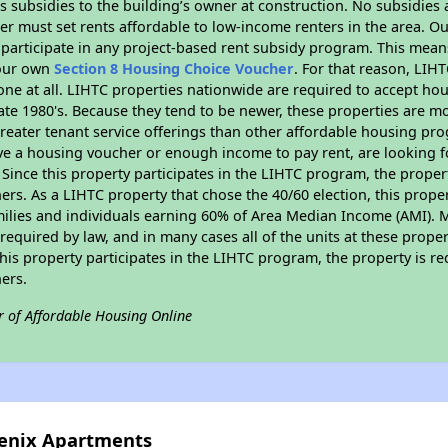
 subsidies to the building’s owner at construction. No subsidies a
er must set rents affordable to low-income renters in the area. O
participate in any project-based rent subsidy program. This mea
your own
Section 8 Housing Choice Voucher
. For that reason, LIH
none at all. LIHTC properties nationwide are required to accept h
 late 1980's. Because they tend to be newer, these properties are mo
reater tenant service offerings than other affordable housing pr
ave a housing voucher or enough income to pay rent, are looking f
. Since this property participates in the LIHTC program, the proper
s. As a LIHTC property that chose the 40/60 election, this propert
amilies and individuals earning 60% of Area Median Income (AMI). 
required by law, and in many cases all of the units at these proper
his property participates in the LIHTC program, the property is re
ers.
r of Affordable Housing Online
oenix Apartments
__________________________________________________
** WHAT THE TASK REQUIRES **
Omit the pictures; restate every entry word for word.

** THE COMPLETED TASK **
 subsidies to the building’s owner at construction. No subsidies a
er must set rents affordable to low-income renters in the area. O
participate in any project-based rent subsidy program. This mea
your own
Section 8 Housing Choice Voucher
. For that reason, LIH
none at all. LIHTC properties nationwide are required to accept h
 late 1980's. Because they tend to be newer, these properties are mo
reater tenant service offerings than other affordable housing pr
ave a housing voucher or enough income to pay rent, are looking f
. Since this property participates in the LIHTC program, the proper
s. As a LIHTC property that chose the 40/60 election, this propert
amilies and individuals earning 60% of Area Median Income (AMI). 
required by law, and in many cases all of the units at these proper
his property participates in the LIHTC program, the property is re
ers.
r of Affordable Housing Online
oenix Apartments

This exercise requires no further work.